Playing with fq_codel in 2.4

xRaisen

Hello, I am new here. I have been following this thread since last week. Tried the new patch and it's working as intended just like the manual. I leave everything in default, I just add the Upload/Download bandwidth Queue Management Algorithm
CoDel and FQ_Codel for Scheduler.

I have tested it, hogging my connections doing 20 torrents and 1 download on IDM. Played Online game to see the ping and CMD ping www.google.com -t, I experienced 1 to 2 packet loss, and 3 to 5 ping dancing and I can still play like as if there were no downloads happening on the background.

Some issues on the syslog, but fixed it by this command: ifconfig <nics> -promisc

0_1529003640259_4f840f82-1253-4255-a783-eb3ad481a2d3-image.png

Just a heads up!
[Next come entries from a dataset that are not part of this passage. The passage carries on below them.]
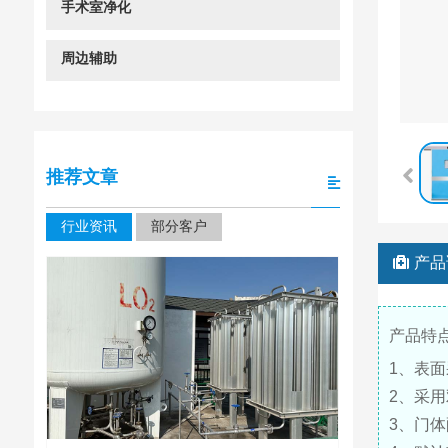
手术室净化
周边辅助
推荐文章
行业资讯
部分客户
产品
产品特
1、表面
2、采
3、门体
四川大学华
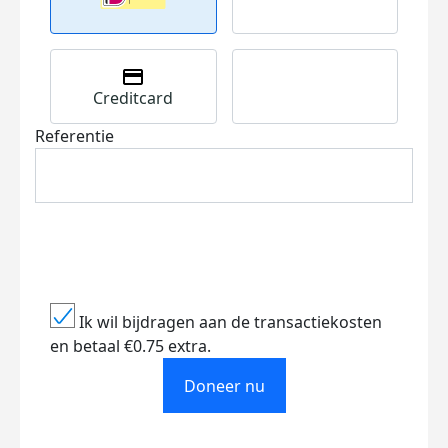
Creditcard
Referentie
Ik wil bijdragen aan de transactiekosten
en betaal €0.75 extra.
Doneer nu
This one though, it's just showing on the syslogs everytime.

0_1529003711093_e9ff68bc-48a9-450f-8db7-ed6bda851357-image.png

By the way, I have Floating rules active and limiters(for LAN scheds, no queues).
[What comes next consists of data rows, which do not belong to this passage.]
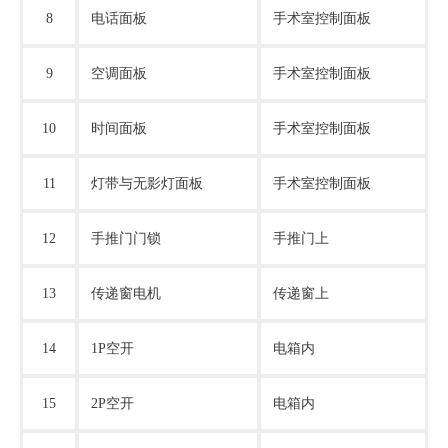
8
电话面板
手术室控制面板
9
空调面板
手术室控制面板
10
时间面板
手术室控制面板
11
灯带与无影灯面板
手术室控制面板
12
手推门门锁
手推门上
13
传递窗电机
传递窗上
14
1P空开
电箱内
15
2P空开
电箱内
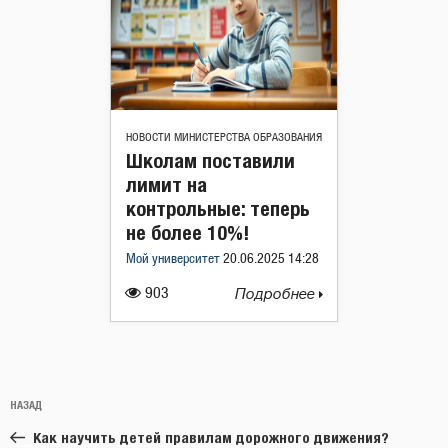
НОВОСТИ МИНИСТЕРСТВА ОБРАЗОВАНИЯ
Школам поставили
лимит на
контрольные: теперь
не более 10%!
Мой университет
20.06.2025 14:28
903
Подробнее
Навигация
Предыдущая
НАЗАД
по
запись:
записям
Как научить детей правилам дорожного движения?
Overall, thank you. This helps me a lot.

cplmayo

@xraisen Your nics shouldn't need to be in promiscuous mode. That is a message that I would ignore.

Promiscuous mode is just going to have your NIC accept all packets.
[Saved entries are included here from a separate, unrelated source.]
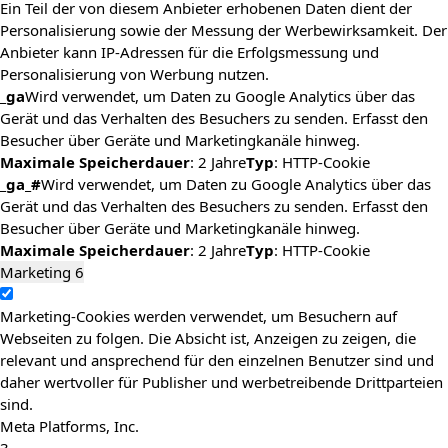
Ein Teil der von diesem Anbieter erhobenen Daten dient der
Personalisierung sowie der Messung der Werbewirksamkeit. Der
Anbieter kann IP-Adressen für die Erfolgsmessung und
Personalisierung von Werbung nutzen.
_ga
Wird verwendet, um Daten zu Google Analytics über das
Gerät und das Verhalten des Besuchers zu senden. Erfasst den
Besucher über Geräte und Marketingkanäle hinweg.
Maximale Speicherdauer
: 2 Jahre
Typ
: HTTP-Cookie
_ga_#
Wird verwendet, um Daten zu Google Analytics über das
Gerät und das Verhalten des Besuchers zu senden. Erfasst den
Besucher über Geräte und Marketingkanäle hinweg.
Maximale Speicherdauer
: 2 Jahre
Typ
: HTTP-Cookie
Marketing
6
Marketing-Cookies werden verwendet, um Besuchern auf
Webseiten zu folgen. Die Absicht ist, Anzeigen zu zeigen, die
relevant und ansprechend für den einzelnen Benutzer sind und
daher wertvoller für Publisher und werbetreibende Drittparteien
sind.
Meta Platforms, Inc.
Non-Promiscuous mode will have you NIC drop packets not destined for it.

Unless you are doing packet captures I can't think of a reason you would want to run in promiscuous mode.

xRaisen

@cplmayo This was enabled default because I don't remember enabling this. But thanks for the info!

mattund

@xraisen

I'm also seeing the flowset busy log entries occasionally, I think it has to do with the fact that the rules don't always get deleted (just reconfigured). However, I am not positive on that yet. Others may have gotten around this or have other ideas...

EDIT:

We're a lot like opnsense with this patch, because they are using this (dummynet - not my patch lol) for their shaping I think. Well, regardless, this ticket:

https://github.com/opnsense/core/issues/1279

Due to the fact that the internal variables of each AQM instance is allocated and freed dynamically, re-configuring AQM (e.g. select CoDel for a pipe that currently uses PIE)
can lead the AQM code to access unallocated memory (freed during AQM re-configuration) and kernel panic could happen.
Therefore, I tried to avoid any potential kernel panic by preventing re-configuring AQM for busy pipe/queue.

He suggests:

Temporarily block the traffic (using IPFW rules) from passing through AQM PIE/queue until you finish your configuration.
Delete the old pipes/queues that need to be re-configured with AQM and create them again with all the desired settings.
Reboot the firewall

I think this really would need to be a code-level patch somehow. Somehow "unbusy" it, then apply

EDIT 2:

I find this kind of hilarious and coincidental, but I'm experiencing this right now. I'm going to screw around with my shaper.inc and see what it takes to shake this error.

EDIT 3:

Deleting and recreating the rules does nothing to alleviate the error, however setting the Queue Management Algorithm to on the Parent Limiter droptail worked to get it to stop throwing each apply for me.

cplmayo

@mattund From my experience with limiters and floating rules; always apply after any single change to a limiter. Each time I make a change I save and apply. I ran into problems at first when I would save several changes and apply at once.

May help may not.

For floating rules always reset states after making a change. This is due to how pfSense handles floating rules. It just helps to ensure that your floating rules are being applied to all of your traffic. If you add a floating rule and do not reset states only new traffic will be evaluated against the rule.

w0w

This post is deleted!

xRaisen

@cplmayo said in Playing with fq_codel in 2.4:

@xraisen Your nics shouldn’t need to be in promiscuous mode. That is a message that I would ignore.
Promiscuous mode is just going to have your NIC accept all packets.
Non-Promiscuous mode will have you NIC drop packets not destined for it.
Unless you are doing packet captures I can’t think of a reason you would want to run in promiscuous mode.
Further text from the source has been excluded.